EL Wire clothes that are both safe and cool.
Nowadays, cycling has become a popular and eco-friendly activity. However, there are certain safety issues related to cycling, especially cycling at night and mountain biking. Individual bikers lack of signals to communicate with others members in the group, and other moving vehicles might not notice the cyclists at night. This danger extends to pedestrians and motorcyclists, and operating at night can even be perilous for law enforcement and workers We have created a portable gadget with EL wires that can be switched on to increase one's visibility to others.
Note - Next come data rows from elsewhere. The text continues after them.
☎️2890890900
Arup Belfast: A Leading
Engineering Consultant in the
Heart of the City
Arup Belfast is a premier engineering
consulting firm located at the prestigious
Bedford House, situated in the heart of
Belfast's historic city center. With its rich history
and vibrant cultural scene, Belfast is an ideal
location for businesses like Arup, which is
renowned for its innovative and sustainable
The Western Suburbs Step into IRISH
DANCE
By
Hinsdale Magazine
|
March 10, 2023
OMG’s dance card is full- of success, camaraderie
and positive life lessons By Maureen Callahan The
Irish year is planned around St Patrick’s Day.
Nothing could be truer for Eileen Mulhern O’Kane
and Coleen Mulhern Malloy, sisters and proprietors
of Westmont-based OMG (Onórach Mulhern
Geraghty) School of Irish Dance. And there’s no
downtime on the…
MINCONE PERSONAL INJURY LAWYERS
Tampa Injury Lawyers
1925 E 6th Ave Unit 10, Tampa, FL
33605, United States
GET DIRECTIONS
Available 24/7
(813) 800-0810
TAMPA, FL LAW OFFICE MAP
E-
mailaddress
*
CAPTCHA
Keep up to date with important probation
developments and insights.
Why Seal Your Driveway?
Additionally, when the wearer surpasses a certain acceleration threshold, the EL Wires that are attached to the attire of the user will be lit up in certain patterns and thus notify the surrounding people as well as the user of the speed variation. Besides solving safety issues, the accelerometer-controlled EL wires system can also serve for aesthetic purposes. For this part, we intended to connect the arduino with a bluetooth module and control the patterns via some phone app. For instance, we can change the desired threshold for the wires to light up, the frequency of flashing, the different color patterns and variation of intensity. The possibilities are limited only by imagination. On the design side, we laser-cut the shell to contain the electronic components, and we made the Penn shield and the term "Pengineer" on a shirt using red and blue color EL wires.
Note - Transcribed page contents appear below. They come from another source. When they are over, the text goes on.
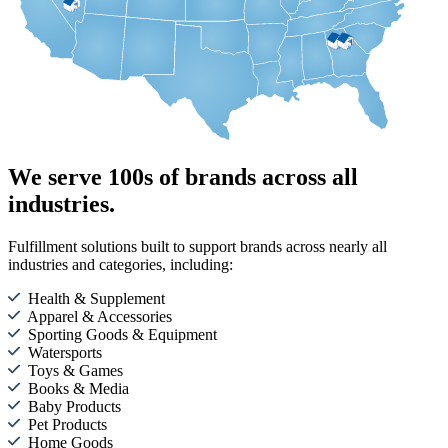
We serve 100s of brands across all
industries.
Fulfillment solutions built to support brands across nearly all
industries and categories, including:
Health & Supplement
Apparel & Accessories
Sporting Goods & Equipment
Watersports
Toys & Games
Books & Media
Baby Products
Pet Products
Home Goods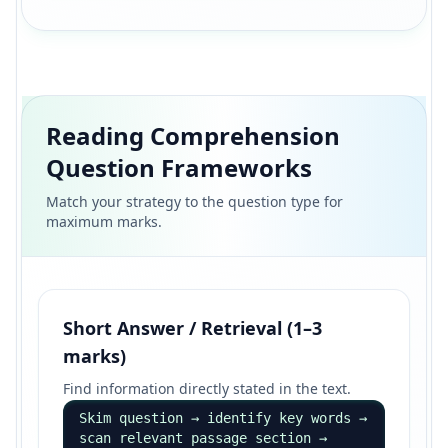
Reading Comprehension
Question Frameworks
Match your strategy to the question type for
maximum marks.
Short Answer / Retrieval (1–3
marks)
Find information directly stated in the text.
Skim question → identify key words →
scan relevant passage section →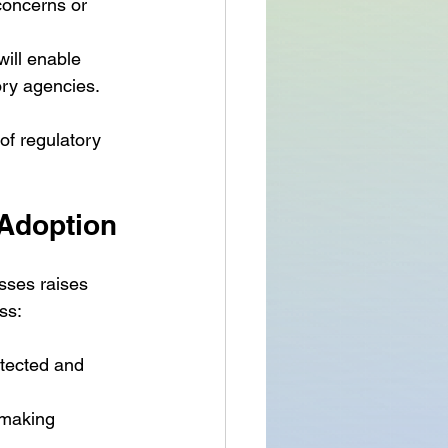
 concerns or 
will enable 
ry agencies.
of regulatory 
 Adoption
sses raises 
ss:
otected and 
-making 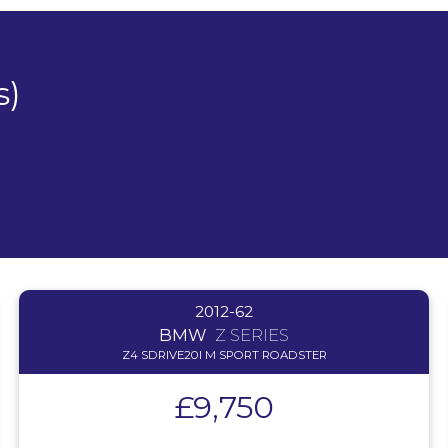
s)
2012-62
BMW
Z SERIES
Z4 SDRIVE20I M SPORT ROADSTER
£9,750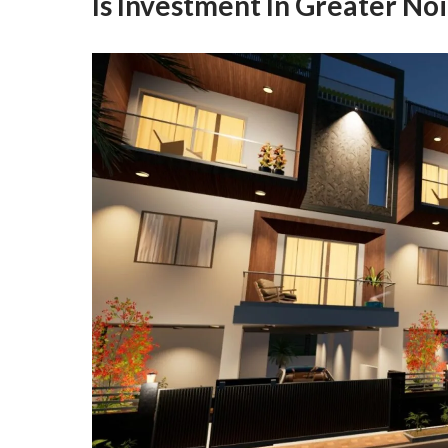
Is Investment In Greater No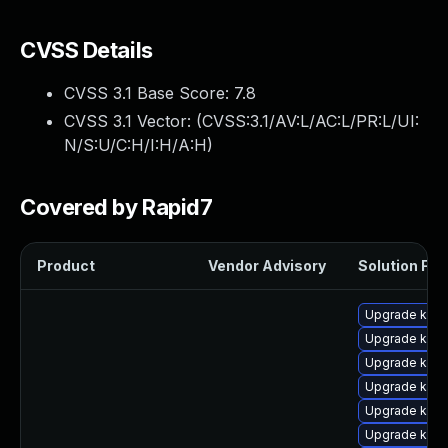
CVSS Details
CVSS 3.1 Base Score:
7.8
CVSS 3.1 Vector: (
CVSS:3.1/AV:L/AC:L/PR:L/UI:
N/S:U/C:H/I:H/A:H
)
Covered by Rapid7
Product
Vendor Advisory
Solution File
Upgrade kern
Upgrade kern
Upgrade kern
Upgrade kern
Upgrade kern
Upgrade ker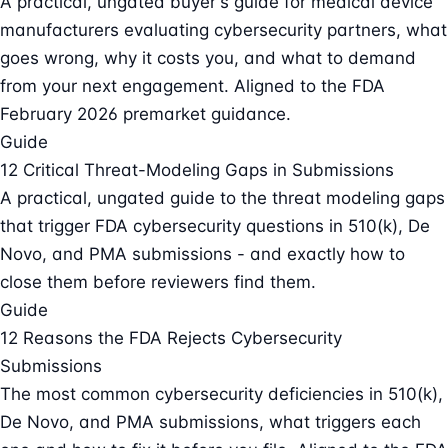
A practical, ungated buyer's guide for medical device
manufacturers evaluating cybersecurity partners, what
goes wrong, why it costs you, and what to demand
from your next engagement. Aligned to the FDA
February 2026 premarket guidance.
Guide
12 Critical Threat-Modeling Gaps in Submissions
A practical, ungated guide to the threat modeling gaps
that trigger FDA cybersecurity questions in 510(k), De
Novo, and PMA submissions - and exactly how to
close them before reviewers find them.
Guide
12 Reasons the FDA Rejects Cybersecurity
Submissions
The most common cybersecurity deficiencies in 510(k),
De Novo, and PMA submissions, what triggers each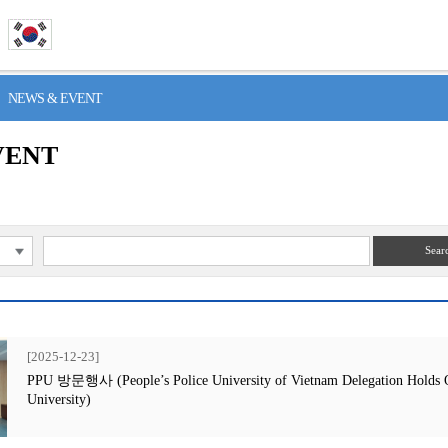
> NEWS & EVENT
VENT
Sear
[2025-12-23]
PPU 방문행사 (People’s Police University of Vietnam Delegation Holds Off
University)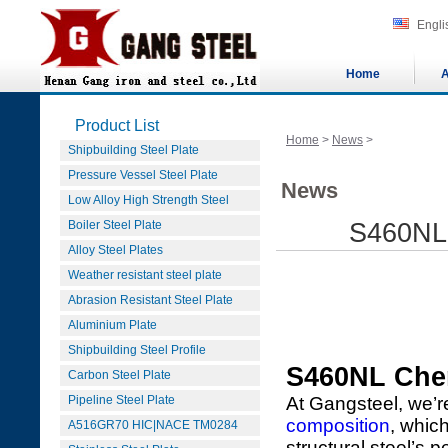
Engli
Home
A
Product List
Home
>
News
>
Shipbuilding Steel Plate
Pressure Vessel Steel Plate
News
Low Alloy High Strength Steel
Boiler Steel Plate
S460NL 
Alloy Steel Plates
Weather resistant steel plate
Abrasion Resistant Steel Plate
Aluminium Plate
Shipbuilding Steel Profile
S460NL Che
Carbon Steel Plate
Pipeline Steel Plate
At Gangsteel, we’r
composition
, which
A516GR70 HIC|NACE TM0284
structural steel’s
SafeGlow is controlled with an Arduino Leonardo microcontroller with a breadboard shield attachment. An accelerometer is attached to the dedicated analog pins. The data from the three axes - x, y, and z - of the accelerometer is read in and the magnitude of acceleration calculated between iterations of the light patterns. The accelerometer is calibrated by switching on a switch, which turns on an LED that turns off after the device finishes calibrating, which takes approximately 1 second. Data from the accelerometer is only read in while this switch is turned on. This itself is due to a condition in the code requiring current to run to one of the pins for each iteration of the loop, which is only possible when the switch is closed. The EL wires require alternating current to glow, so we took apart an AC Inverter and attached the circuitry within to our board. The inverter is powered by the arduino while still maintaining its function in powering the EL wires.
Actually controlling the light patterns outside of the built-in flash-rate control of the inverter required switches that could be controlled by the digital pins while still allowing alternating current to flow. The power to the inverter could not be switched on and off as that would reset the inverter each time and require it to be turned back on manually. Therefore, we used a pair of 5V relays, one relay for each EL wire. One wire from the inverter went to each relay, and one wire from each EL wire went to an normally open pin and the other to a normally closed pin. This meant that both wires could be powered by the same inverter but controlled by separate relay switches, allowing for programmable patterns based solely on whether power was sent to its relay and without AC causing problems with the arduino.
The electroluminescent wires themselves are a phosphor-coated thin copper wire, two wires wrapping around it that receive current, and a translucent colored PVC sleeve to protect it and give it the desired color. The two wires that receive current were sodered onto a clip that locks onto its counterpart attached to wires going to the relays. This allows for easy attachment and removal of the wires from the box and making it easier to wear. This also contributes to the clothes being machine washable as long as the clip is properly dried.
The device is currently powered by a lithium-ion battery pack, which connects to the arduino via a USB cable and is also rechargeable. It is small enough to be carried in a pocket while the box containing the arduino and other circuitry can clip onto the waistband.